# [EXERCISE INSTRUCTIONS]
The answer should be one number: how many lines in the records below contain the word "nebo".

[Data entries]
===============

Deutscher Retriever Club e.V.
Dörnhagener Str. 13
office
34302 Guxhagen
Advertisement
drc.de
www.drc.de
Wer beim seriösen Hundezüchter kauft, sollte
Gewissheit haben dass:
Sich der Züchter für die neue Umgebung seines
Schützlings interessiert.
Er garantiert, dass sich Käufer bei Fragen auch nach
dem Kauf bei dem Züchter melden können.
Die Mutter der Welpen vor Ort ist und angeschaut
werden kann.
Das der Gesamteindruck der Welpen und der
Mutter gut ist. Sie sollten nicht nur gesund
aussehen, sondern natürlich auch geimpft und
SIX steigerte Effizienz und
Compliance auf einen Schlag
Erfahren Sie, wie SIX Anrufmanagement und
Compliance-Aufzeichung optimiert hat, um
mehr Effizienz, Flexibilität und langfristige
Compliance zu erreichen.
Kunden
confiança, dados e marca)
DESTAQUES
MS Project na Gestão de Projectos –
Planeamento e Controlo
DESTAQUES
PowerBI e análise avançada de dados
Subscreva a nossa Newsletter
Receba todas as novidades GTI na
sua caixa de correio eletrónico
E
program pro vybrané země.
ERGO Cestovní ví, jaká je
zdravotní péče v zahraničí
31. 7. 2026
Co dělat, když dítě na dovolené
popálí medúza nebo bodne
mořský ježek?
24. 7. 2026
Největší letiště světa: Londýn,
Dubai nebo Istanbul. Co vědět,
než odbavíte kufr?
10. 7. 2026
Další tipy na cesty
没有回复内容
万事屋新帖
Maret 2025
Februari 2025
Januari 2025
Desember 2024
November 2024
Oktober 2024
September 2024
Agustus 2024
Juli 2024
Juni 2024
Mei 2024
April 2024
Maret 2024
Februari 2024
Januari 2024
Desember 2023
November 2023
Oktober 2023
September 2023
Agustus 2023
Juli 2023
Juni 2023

===============

# [WRITTEN REPLY]
2